Methods: The data come from interRAI Palliative Care assessments completed between 2006 and 2012. The sample (n = 5144) consists of adults residing in Ontario (Canada), receiving home care services, classified as palliative, and not experiencing significant cognitive impairment. Logistic regression identified the risk factors associated with depressive symptoms. The dependent variable was the Depression Rating Scale (DRS) and the independent variables were functional indicators from the interRAI assessment and other variables identified in the literature. We examined the results of the complete case and multiple imputation analyses, and found them to be similar.

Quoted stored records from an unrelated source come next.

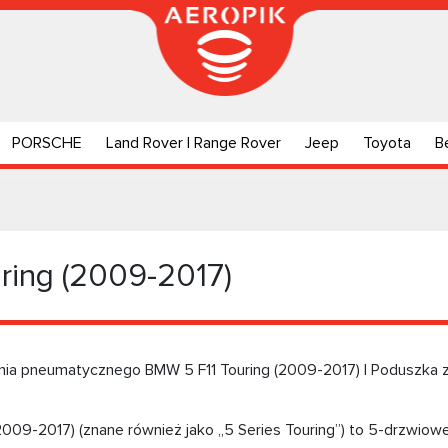
PORSCHE
Land Rover | Range Rover
Jeep
Toyota
B
ring (2009-2017)
nia pneumatycznego BMW 5 F11 Touring (2009-2017) | Poduszka 
2009-2017) (znane również jako „5 Series Touring”) to 5-drzwiowe 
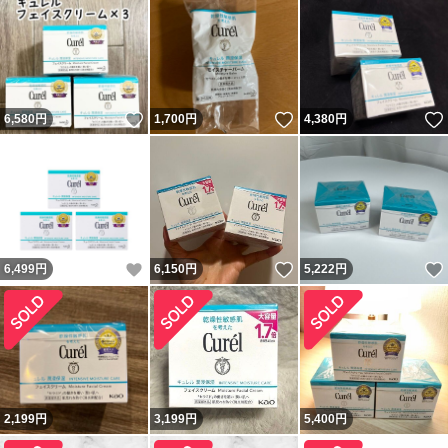
いいね！
いいね！
6,580
円
1,700
円
4,380
円
いいね！
いいね！
6,499
円
6,150
円
5,222
円
2,199
円
3,199
円
5,400
円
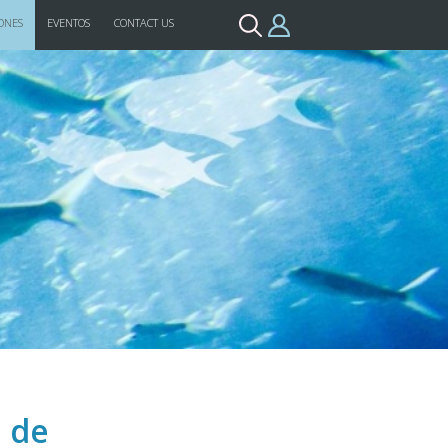
ONES
EVENTOS
CONTACT US
 de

Results: The prevalence of depressive symptoms was 9.8%. The risk factors associated with depressive symptoms were (pooled estimates, multiple imputation): low life satisfaction (OR = 3.01 [CI = 2.37-3.82]), severe and moderate sleep disorders (2.56 [2.05-3.19] and 1.56 [1.18-2.06]), health instability (2.12 [1.42-3.18]), caregiver distress 2.01 [1.62-2.51]), daily pain (1.73 [1.35-2.22]), cognitive impairment (1.45 [1.13-1.87]), being female (1.37 [1.11-1.68]), and gastrointestinal symptoms (1.27 [1.03-1.55]). Life satisfaction mediated the effect of prognostic awareness on depressive symptoms.

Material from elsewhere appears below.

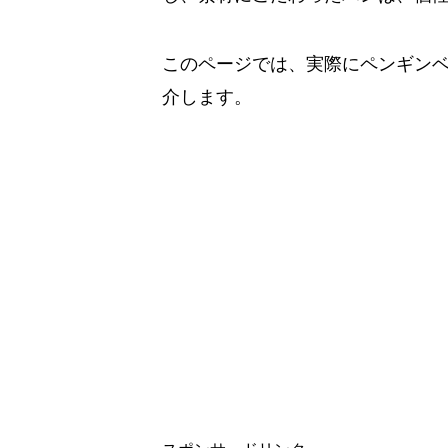
このページでは、実際にペンギン
介します。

Conclusions: The prevalence of depressive symptoms in our study was close to the median of 10-20% reported in the palliative care literature, suggesting they are present but by no means inevitable in palliative patients. Most of the factors associated with depressive symptoms in our study are amenable to clinical intervention and often targeted in palliative care programs. Designing interventions to address them can be challenging, however, requiring careful attention to patient preferences, the spectrum of comorbid conditions they face, and their social supports. Life satisfaction was one of the strongest factors associated with depressive symptoms in our study, and is likely to be among the most challenging to address.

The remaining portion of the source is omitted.